▶ HOW TO COMPLETE THIS TASK:
Look through the data for the string "technology". Copy every line where it is found.

===== PROVIDED INFORMATION

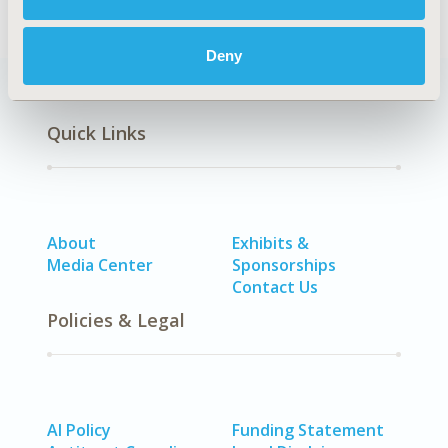
Deny
Quick Links
About
Exhibits &
Media Center
Sponsorships
Contact Us
Policies & Legal
AI Policy
Funding Statement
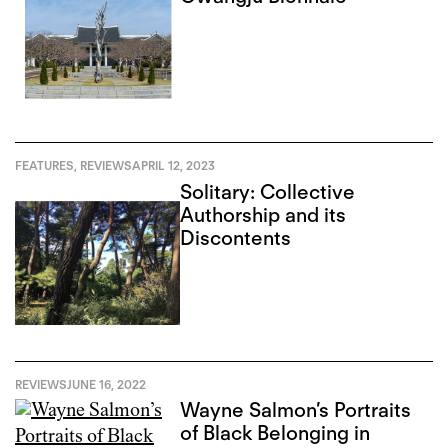
FEATURES
,
REVIEWS
APRIL 12, 2023
Solitary: Collective
Authorship and its
Discontents
REVIEWS
JUNE 16, 2022
Wayne Salmon’s Portraits
of Black Belonging in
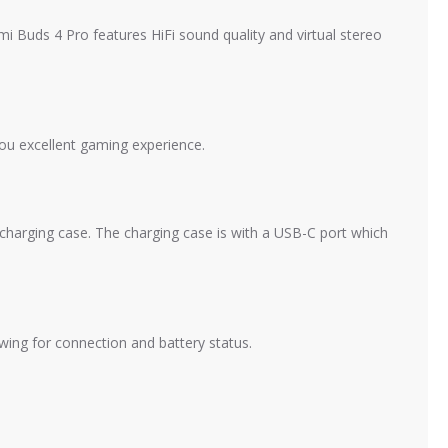
i Buds 4 Pro features HiFi sound quality and virtual stereo
ou excellent gaming experience.
charging case. The charging case is with a USB-C port which
ing for connection and battery status.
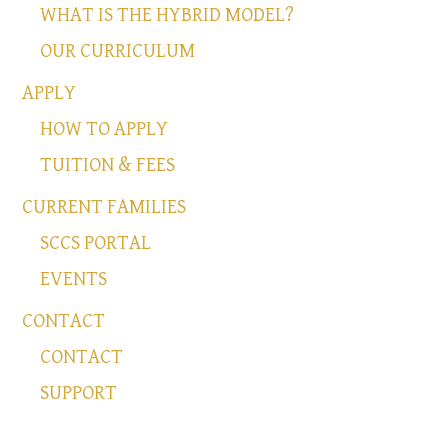
WHAT IS THE HYBRID MODEL?
OUR CURRICULUM
APPLY
HOW TO APPLY
TUITION & FEES
CURRENT FAMILIES
SCCS PORTAL
EVENTS
CONTACT
CONTACT
SUPPORT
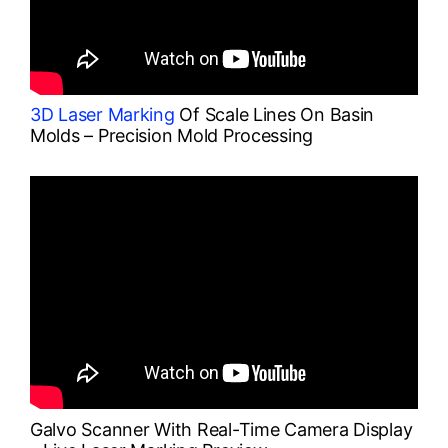
3D Laser Marking
Of Scale Lines On Basin
Molds – Precision Mold Processing
Galvo Scanner With Real-Time Camera Display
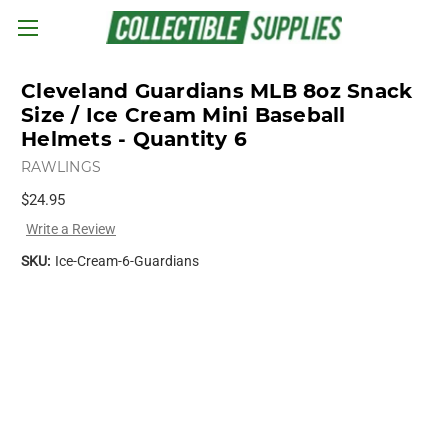
Skip to main content
Cleveland Guardians MLB 8oz Snack
Size / Ice Cream Mini Baseball
Helmets - Quantity 6
RAWLINGS
$24.95
Write a Review
SKU:
Ice-Cream-6-Guardians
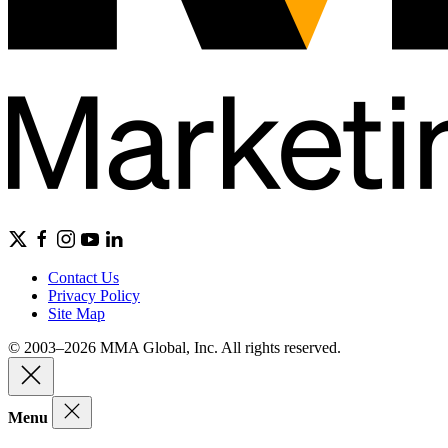
Contact Us
Privacy Policy
Site Map
© 2003–2026 MMA Global, Inc. All rights reserved.
Menu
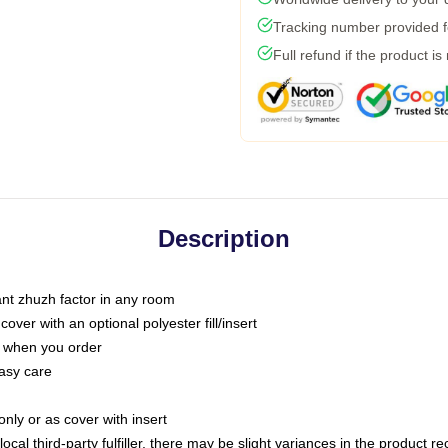
Tracking number provided fo
Full refund if the product is
Description
tant zhuzh factor in any room
ver with an optional polyester fill/insert
u when you order
asy care
only or as cover with insert
ocal third-party fulfiller, there may be slight variances in the product r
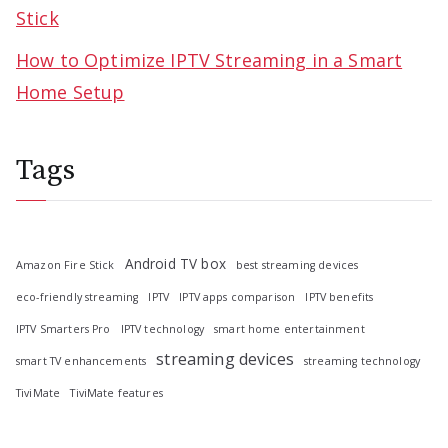
Stick
How to Optimize IPTV Streaming in a Smart
Home Setup
Tags
Android TV box
Amazon Fire Stick
best streaming devices
eco-friendly streaming
IPTV
IPTV apps comparison
IPTV benefits
IPTV Smarters Pro
IPTV technology
smart home entertainment
streaming devices
smart TV enhancements
streaming technology
TiviMate
TiviMate features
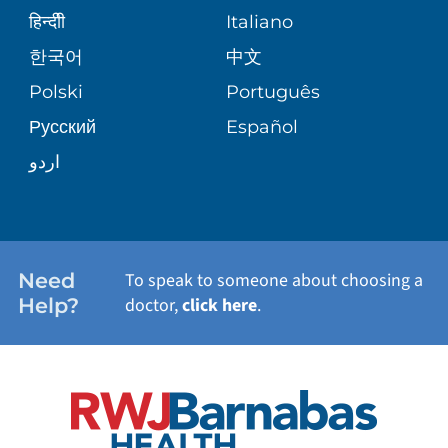
SENIOR HEALTH
BLOG
हिन्दीी
Italiano
PATIENT GUIDE
한국어
中文
SITE MAP
TRANSPLANT SERVICES
PATIENT STORIES
Polski
Português
Русский
Español
WELLNESS
اردو
WEIGHT LOSS
WOMEN'S HEALTH
Need
To speak to someone about choosing a
Help?
doctor,
click here
.
VIEW ALL SERVICES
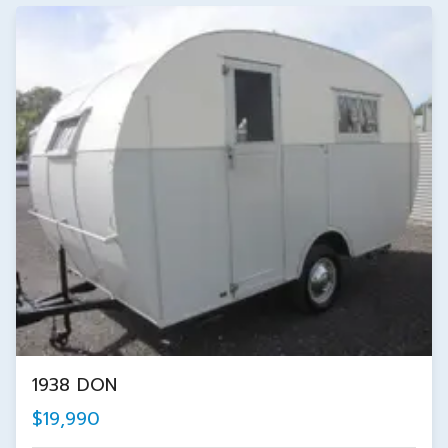
1938 DON
$19,990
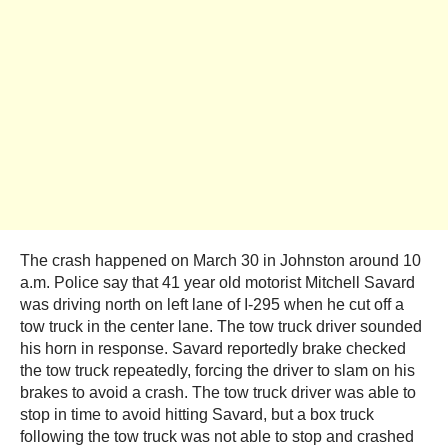
The crash happened on March 30 in Johnston around 10
a.m. Police say that 41 year old motorist Mitchell Savard
was driving north on left lane of I-295 when he cut off a
tow truck in the center lane. The tow truck driver sounded
his horn in response. Savard reportedly brake checked
the tow truck repeatedly, forcing the driver to slam on his
brakes to avoid a crash. The tow truck driver was able to
stop in time to avoid hitting Savard, but a box truck
following the tow truck was not able to stop and crashed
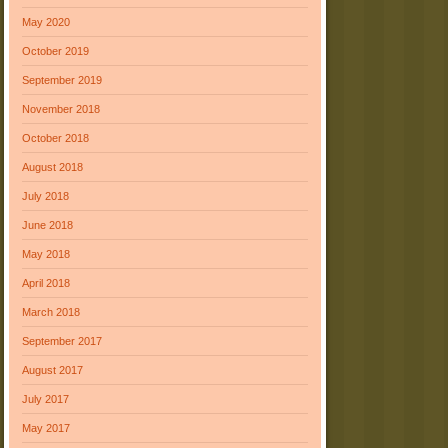
May 2020
October 2019
September 2019
November 2018
October 2018
August 2018
July 2018
June 2018
May 2018
April 2018
March 2018
September 2017
August 2017
July 2017
May 2017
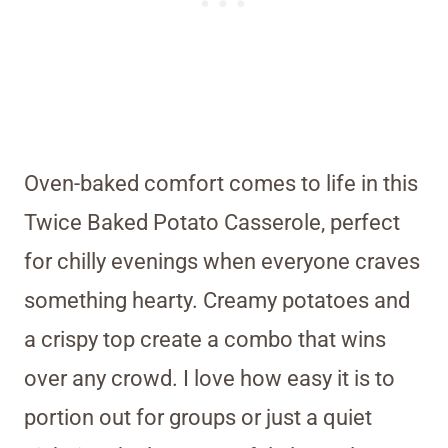
Oven-baked comfort comes to life in this
Twice Baked Potato Casserole, perfect
for chilly evenings when everyone craves
something hearty. Creamy potatoes and
a crispy top create a combo that wins
over any crowd. I love how easy it is to
portion out for groups or just a quiet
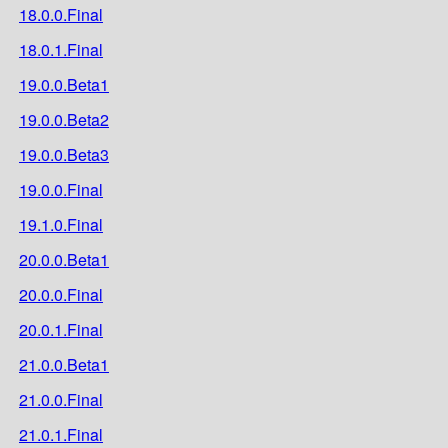
18.0.0.Final
18.0.1.Final
19.0.0.Beta1
19.0.0.Beta2
19.0.0.Beta3
19.0.0.Final
19.1.0.Final
20.0.0.Beta1
20.0.0.Final
20.0.1.Final
21.0.0.Beta1
21.0.0.Final
21.0.1.Final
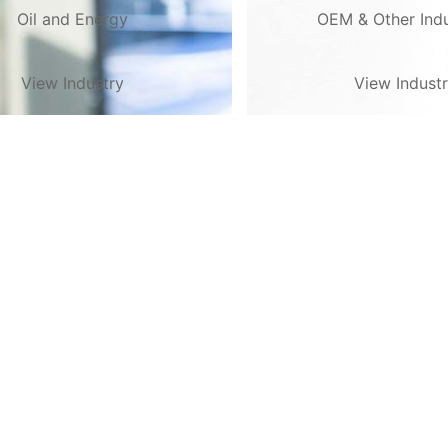
Oil and Energy
OEM & Other Indu
View Industry
View Indust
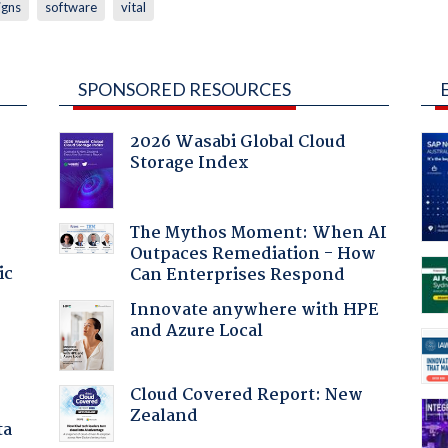
igns
software
vital
SPONSORED RESOURCES
2026 Wasabi Global Cloud
Storage Index
The Mythos Moment: When AI
Outpaces Remediation - How
ic
Can Enterprises Respond
Innovate anywhere with HPE
and Azure Local
Cloud Covered Report: New
Zealand
ta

==========

▶ SOLUTION FOR THIS EXERCISE:
IPTV technology
streaming technology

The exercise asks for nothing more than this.